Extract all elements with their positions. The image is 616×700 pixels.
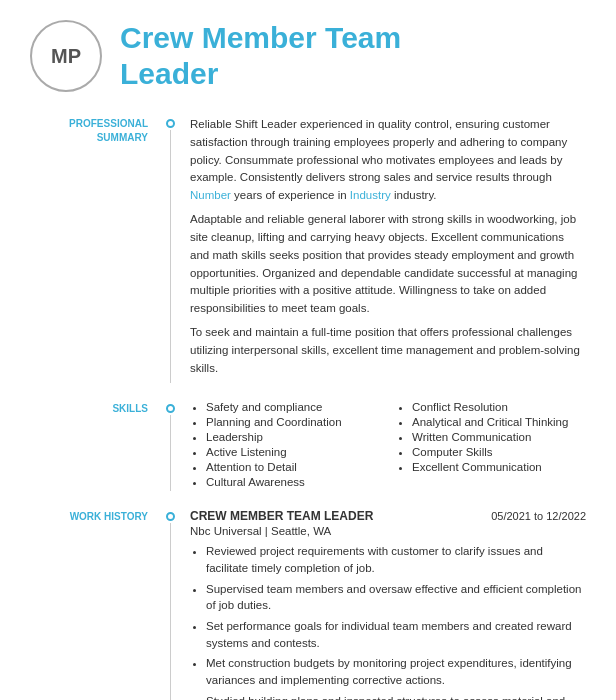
job-title: CREW MEMBER TEAM LEADER <box>190 509 373 523</box>
skills-col-2: Conflict Resolution Analytical and Criti… <box>396 401 586 491</box>
skill-item: Planning and Coordination <box>206 416 380 428</box>
avatar-initials: MP <box>51 45 81 68</box>
summary-label: PROFESSIONAL SUMMARY <box>30 117 148 145</box>
skills-col-1: Safety and compliance Planning and Coord… <box>190 401 380 491</box>
work-history-label-col: WORK HISTORY <box>30 509 160 700</box>
summary-content: Reliable Shift Leader experienced in qua… <box>180 116 586 383</box>
skill-item: Conflict Resolution <box>412 401 586 413</box>
job-title-row: CREW MEMBER TEAM LEADER 05/2021 to 12/20… <box>190 509 586 523</box>
job-company: Nbc Universal | Seattle, WA <box>190 525 586 537</box>
job-duties-list: Reviewed project requirements with custo… <box>190 543 586 700</box>
skill-item: Analytical and Critical Thinking <box>412 416 586 428</box>
skill-item: Cultural Awareness <box>206 476 380 488</box>
number-link: Number <box>190 189 231 201</box>
summary-para-2: Adaptable and reliable general laborer w… <box>190 211 586 318</box>
summary-section: PROFESSIONAL SUMMARY Reliable Shift Lead… <box>30 116 586 383</box>
title-line2: Leader <box>120 57 218 90</box>
skill-item: Leadership <box>206 431 380 443</box>
work-history-dot <box>166 512 175 521</box>
summary-para-1: Reliable Shift Leader experienced in qua… <box>190 116 586 205</box>
industry-link: Industry <box>350 189 391 201</box>
work-history-section: WORK HISTORY CREW MEMBER TEAM LEADER 05/… <box>30 509 586 700</box>
job-duty: Supervised team members and oversaw effe… <box>206 581 586 614</box>
header-section: MP Crew Member Team Leader <box>30 20 586 92</box>
skill-item: Safety and compliance <box>206 401 380 413</box>
work-history-dot-col <box>160 509 180 700</box>
skills-grid: Safety and compliance Planning and Coord… <box>190 401 586 491</box>
summary-para-3: To seek and maintain a full-time positio… <box>190 324 586 377</box>
summary-dot <box>166 119 175 128</box>
skills-section: SKILLS Safety and compliance Planning an… <box>30 401 586 491</box>
work-history-content: CREW MEMBER TEAM LEADER 05/2021 to 12/20… <box>180 509 586 700</box>
job-duty: Met construction budgets by monitoring p… <box>206 655 586 688</box>
job-duty: Studied building plans and inspected str… <box>206 693 586 700</box>
summary-dot-line <box>170 130 171 383</box>
title-line1: Crew Member Team <box>120 21 401 54</box>
skill-item: Attention to Detail <box>206 461 380 473</box>
skills-list-2: Conflict Resolution Analytical and Criti… <box>396 401 586 473</box>
skills-dot-col <box>160 401 180 491</box>
job-dates: 05/2021 to 12/2022 <box>491 510 586 522</box>
skill-item: Computer Skills <box>412 446 586 458</box>
summary-label-col: PROFESSIONAL SUMMARY <box>30 116 160 383</box>
skills-dot <box>166 404 175 413</box>
skills-label-col: SKILLS <box>30 401 160 491</box>
skill-item: Excellent Communication <box>412 461 586 473</box>
work-history-label: WORK HISTORY <box>30 510 148 524</box>
work-history-dot-line <box>170 523 171 700</box>
job-duty: Reviewed project requirements with custo… <box>206 543 586 576</box>
summary-dot-col <box>160 116 180 383</box>
avatar: MP <box>30 20 102 92</box>
job-duty: Set performance goals for individual tea… <box>206 618 586 651</box>
skills-content: Safety and compliance Planning and Coord… <box>180 401 586 491</box>
skills-dot-line <box>170 415 171 491</box>
skill-item: Active Listening <box>206 446 380 458</box>
skills-list-1: Safety and compliance Planning and Coord… <box>190 401 380 488</box>
summary-text: Reliable Shift Leader experienced in qua… <box>190 116 586 377</box>
skills-label: SKILLS <box>30 402 148 416</box>
page-title: Crew Member Team Leader <box>120 20 401 92</box>
skill-item: Written Communication <box>412 431 586 443</box>
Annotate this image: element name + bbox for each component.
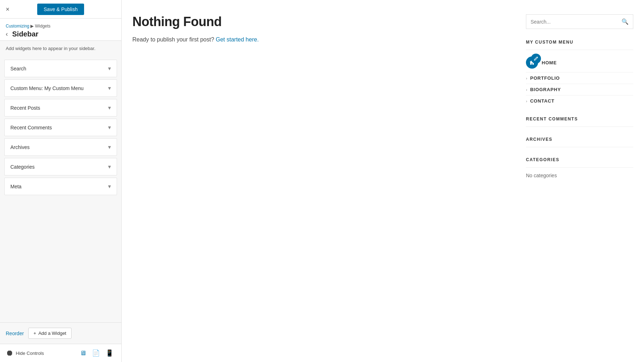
sidebar-hint-text: Add widgets here to appear in your sideb… bbox=[0, 41, 121, 56]
preview-content: Nothing Found Ready to publish your firs… bbox=[122, 0, 644, 203]
search-widget: 🔍 bbox=[526, 14, 633, 29]
widget-item[interactable]: Search▾ bbox=[4, 60, 117, 77]
back-button[interactable]: ‹ bbox=[6, 30, 8, 38]
widget-item[interactable]: Recent Comments▾ bbox=[4, 119, 117, 136]
recent-comments-widget: RECENT COMMENTS bbox=[526, 116, 633, 127]
categories-title: CATEGORIES bbox=[526, 157, 633, 162]
menu-item-contact: › CONTACT bbox=[526, 95, 633, 106]
menu-home-label: HOME bbox=[542, 60, 557, 65]
menu-item-portfolio: › PORTFOLIO bbox=[526, 72, 633, 84]
menu-portfolio-label: PORTFOLIO bbox=[530, 75, 560, 81]
add-widget-button[interactable]: + Add a Widget bbox=[28, 328, 72, 339]
widget-item-label: Custom Menu: My Custom Menu bbox=[10, 85, 84, 91]
archives-divider bbox=[526, 147, 633, 147]
preview-area: Nothing Found Ready to publish your firs… bbox=[122, 0, 644, 362]
recent-comments-divider bbox=[526, 127, 633, 127]
left-customizer-panel: × Save & Publish Customizing ▶ Widgets ‹… bbox=[0, 0, 122, 362]
widget-item[interactable]: Archives▾ bbox=[4, 138, 117, 156]
widget-item[interactable]: Meta▾ bbox=[4, 178, 117, 195]
breadcrumb-widgets: Widgets bbox=[35, 24, 50, 29]
custom-menu-title: MY CUSTOM MENU bbox=[526, 40, 633, 45]
menu-item-biography: › BIOGRAPHY bbox=[526, 84, 633, 95]
portfolio-chevron-icon: › bbox=[526, 76, 527, 80]
main-content: Nothing Found Ready to publish your firs… bbox=[132, 14, 512, 188]
menu-biography-label: BIOGRAPHY bbox=[530, 87, 561, 92]
categories-divider bbox=[526, 167, 633, 168]
nothing-found-text-lead: Ready to publish your first post? bbox=[132, 36, 214, 43]
hide-controls-label: Hide Controls bbox=[16, 351, 44, 356]
hide-controls-button[interactable]: ⏺ Hide Controls bbox=[6, 348, 44, 358]
reorder-button[interactable]: Reorder bbox=[6, 331, 24, 336]
search-input[interactable] bbox=[526, 15, 617, 29]
archives-widget: ARCHIVES bbox=[526, 137, 633, 147]
nothing-found-title: Nothing Found bbox=[132, 14, 512, 29]
breadcrumb: Customizing ▶ Widgets bbox=[6, 24, 116, 29]
nothing-found-text: Ready to publish your first post? Get st… bbox=[132, 35, 512, 44]
sidebar-title-text: Sidebar bbox=[12, 30, 38, 38]
breadcrumb-customizing-link[interactable]: Customizing bbox=[6, 24, 29, 29]
menu-item-home: HOME bbox=[526, 55, 633, 72]
breadcrumb-area: Customizing ▶ Widgets ‹ Sidebar bbox=[0, 19, 121, 41]
widgets-list: Search▾Custom Menu: My Custom Menu▾Recen… bbox=[0, 56, 121, 322]
widget-item-label: Recent Comments bbox=[10, 125, 52, 130]
device-switchers: 🖥 📄 📱 bbox=[78, 348, 116, 358]
widget-item-label: Archives bbox=[10, 144, 30, 150]
sidebar-right: 🔍 MY CUSTOM MENU bbox=[526, 14, 633, 188]
save-publish-button[interactable]: Save & Publish bbox=[37, 4, 84, 15]
biography-chevron-icon: › bbox=[526, 88, 527, 92]
no-categories-text: No categories bbox=[526, 173, 633, 178]
widget-chevron-icon: ▾ bbox=[108, 65, 111, 72]
bottom-bar: Reorder + Add a Widget bbox=[0, 322, 121, 344]
hide-controls-icon: ⏺ bbox=[6, 348, 14, 358]
section-title: ‹ Sidebar bbox=[6, 30, 116, 38]
widget-item[interactable]: Recent Posts▾ bbox=[4, 99, 117, 116]
custom-menu-divider bbox=[526, 50, 633, 50]
widget-chevron-icon: ▾ bbox=[108, 163, 111, 170]
widget-item[interactable]: Custom Menu: My Custom Menu▾ bbox=[4, 79, 117, 97]
get-started-link[interactable]: Get started here. bbox=[216, 36, 259, 43]
widget-chevron-icon: ▾ bbox=[108, 104, 111, 111]
archives-title: ARCHIVES bbox=[526, 137, 633, 142]
widget-item-label: Meta bbox=[10, 184, 21, 189]
custom-menu-widget: MY CUSTOM MENU HOME bbox=[526, 40, 633, 106]
widget-item-label: Search bbox=[10, 66, 26, 71]
search-box: 🔍 bbox=[526, 14, 633, 29]
widget-chevron-icon: ▾ bbox=[108, 183, 111, 190]
mobile-view-button[interactable]: 📱 bbox=[103, 348, 116, 358]
widget-item-label: Recent Posts bbox=[10, 105, 40, 111]
menu-home-wrap bbox=[526, 56, 538, 69]
widget-chevron-icon: ▾ bbox=[108, 85, 111, 91]
recent-comments-title: RECENT COMMENTS bbox=[526, 116, 633, 122]
footer-controls: ⏺ Hide Controls 🖥 📄 📱 bbox=[0, 344, 121, 362]
menu-contact-label: CONTACT bbox=[530, 98, 555, 104]
widget-item[interactable]: Categories▾ bbox=[4, 158, 117, 175]
categories-widget: CATEGORIES No categories bbox=[526, 157, 633, 178]
desktop-view-button[interactable]: 🖥 bbox=[78, 348, 88, 358]
edit-home-overlay[interactable] bbox=[531, 54, 541, 64]
topbar: × Save & Publish bbox=[0, 0, 121, 19]
breadcrumb-arrow: ▶ bbox=[30, 24, 35, 29]
widget-chevron-icon: ▾ bbox=[108, 124, 111, 131]
widget-item-label: Categories bbox=[10, 164, 35, 170]
add-widget-label: Add a Widget bbox=[38, 331, 66, 336]
search-icon: 🔍 bbox=[621, 19, 629, 25]
search-submit-button[interactable]: 🔍 bbox=[617, 15, 633, 29]
widget-chevron-icon: ▾ bbox=[108, 144, 111, 150]
contact-chevron-icon: › bbox=[526, 99, 527, 103]
close-button[interactable]: × bbox=[6, 6, 10, 13]
add-widget-icon: + bbox=[34, 331, 36, 336]
tablet-view-button[interactable]: 📄 bbox=[90, 348, 102, 358]
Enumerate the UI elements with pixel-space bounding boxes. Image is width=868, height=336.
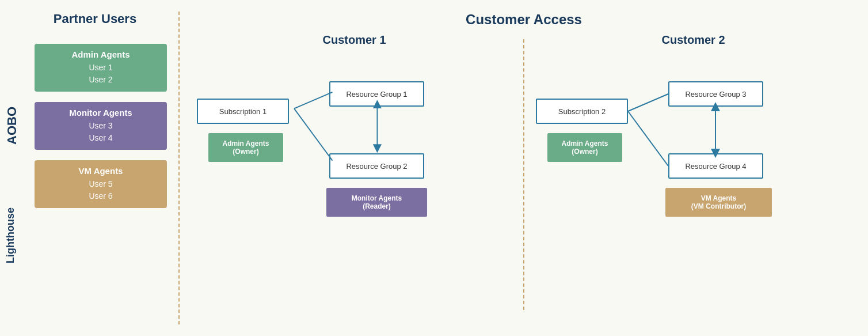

______

» Goal of the exercise: Using the listing, collect all lines in which the string "Reorder" is found.

» Result:
reorder-button[interactable]: Reorder bbox=[6, 331, 24, 336]
bottom-bar: Reorder + Add a Widget bbox=[0, 322, 121, 344]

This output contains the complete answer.